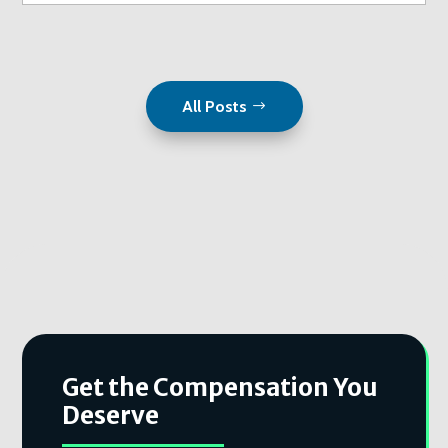
All Posts
Get the Compensation You
Deserve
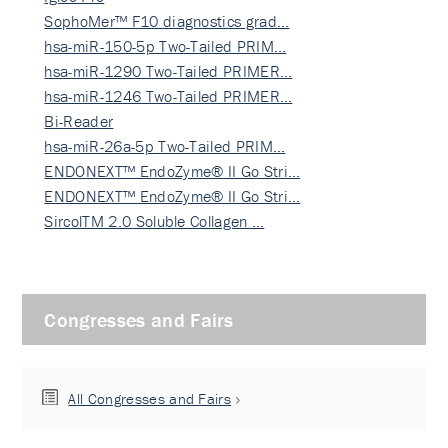
SophoMer™ F10 diagnostics grad…
hsa-miR-150-5p Two-Tailed PRIM…
hsa-miR-1290 Two-Tailed PRIMER…
hsa-miR-1246 Two-Tailed PRIMER…
Bi-Reader
hsa-miR-26a-5p Two-Tailed PRIM…
ENDONEXT™ EndoZyme® II Go Stri…
ENDONEXT™ EndoZyme® II Go Stri…
SircolTM 2.0 Soluble Collagen …
Congresses and Fairs
All Congresses and Fairs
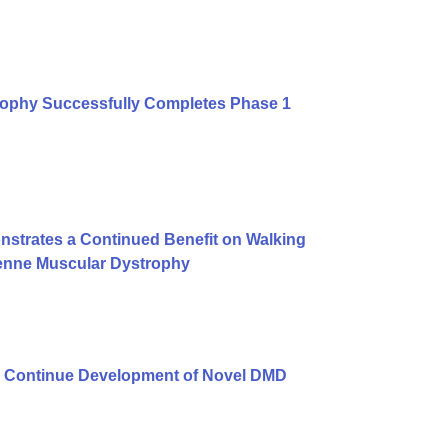
rophy Successfully Completes Phase 1
strates a Continued Benefit on Walking
henne Muscular Dystrophy
 Continue Development of Novel DMD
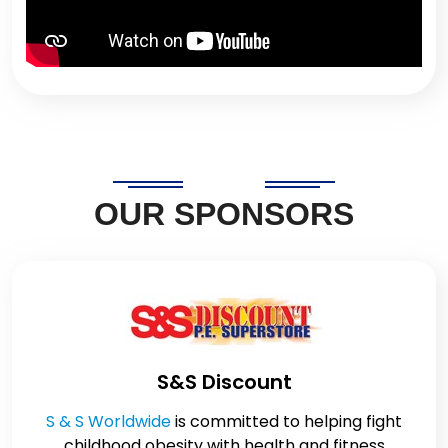
OUR SPONSORS
S&S Discount
S & S Worldwide
is committed to helping fight
childhood obesity with health and fitness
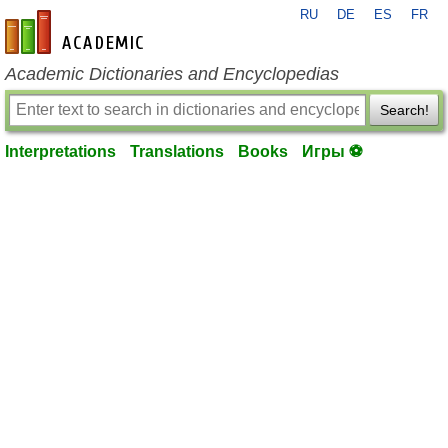
RU
DE
ES
FR
en-academic.com
Academic Dictionaries and Encyclopedias
Search!
Interpretations
Translations
Books
Игры ⚽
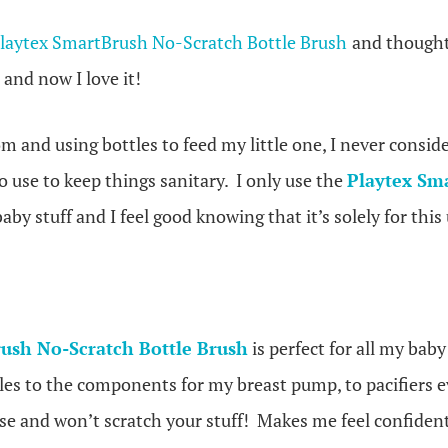
laytex SmartBrush No-Scratch Bottle Brush
and thought 
 and now I love it!
and using bottles to feed my little one, I never conside
 use to keep things sanitary. I only use the
Playtex Sm
aby stuff and I feel good knowing that it’s solely for this 
ush No-Scratch Bottle Brush
is perfect for all my baby
les to the components for my breast pump, to pacifiers ev
use and won’t scratch your stuff! Makes me feel confiden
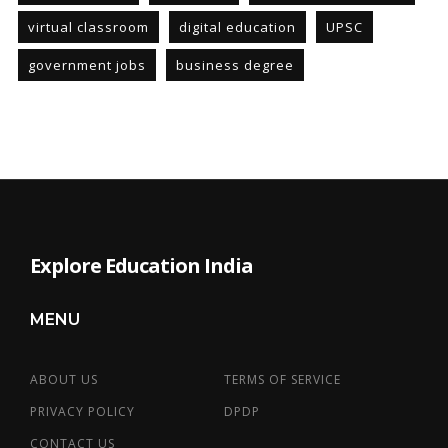
virtual classroom
digital education
UPSC
government jobs
business degree
Explore Education India
MENU
ABOUT US
TERMS OF SERVICE
PRIVACY POLICY
DPDP
CONTACT US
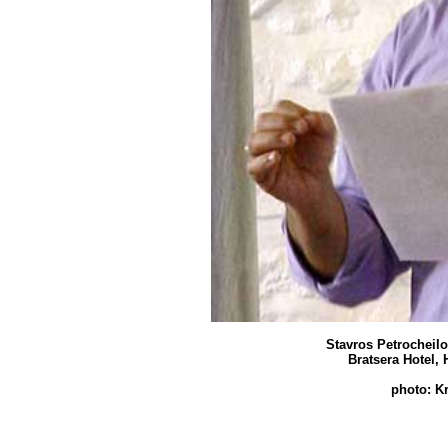
Stavros Petrocheilo
Bratsera Hotel, 
photo: K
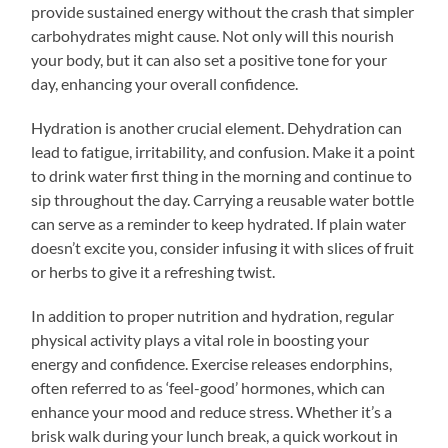
provide sustained energy without the crash that simpler
carbohydrates might cause. Not only will this nourish
your body, but it can also set a positive tone for your
day, enhancing your overall confidence.
Hydration is another crucial element. Dehydration can
lead to fatigue, irritability, and confusion. Make it a point
to drink water first thing in the morning and continue to
sip throughout the day. Carrying a reusable water bottle
can serve as a reminder to keep hydrated. If plain water
doesn’t excite you, consider infusing it with slices of fruit
or herbs to give it a refreshing twist.
In addition to proper nutrition and hydration, regular
physical activity plays a vital role in boosting your
energy and confidence. Exercise releases endorphins,
often referred to as ‘feel-good’ hormones, which can
enhance your mood and reduce stress. Whether it’s a
brisk walk during your lunch break, a quick workout in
§ §
> WHAT YOU HAVE TO DO
Return only the part above that opens with the line containing "hsa-miR-26a-5p Two-Tailed PRIM…" and closes with the line containing "and using bottles", exactly and with both ends, skipping the pictures.

> RESPONSE
hsa-miR-26a-5p Two-Tailed PRIM…
ENDONEXT™ EndoZyme® II Go Stri…
ENDONEXT™ EndoZyme® II Go Stri…
SircolTM 2.0 Soluble Collagen …
Congresses and Fairs
All Congresses and Fairs
rophy Successfully Completes Phase 1
strates a Continued Benefit on Walking
henne Muscular Dystrophy
 Continue Development of Novel DMD
OUR SPONSORS
S&S Discount
S & S Worldwide
is committed to helping fight
childhood obesity with health and fitness
RU
DE
ES
FR
en-academic.com
Academic Dictionaries and Encyclopedias
Search!
Interpretations
Translations
Books
Игры ⚽
laytex SmartBrush No-Scratch Bottle Brush
and thought 
 and now I love it!
and using bottles to feed my little one, I never conside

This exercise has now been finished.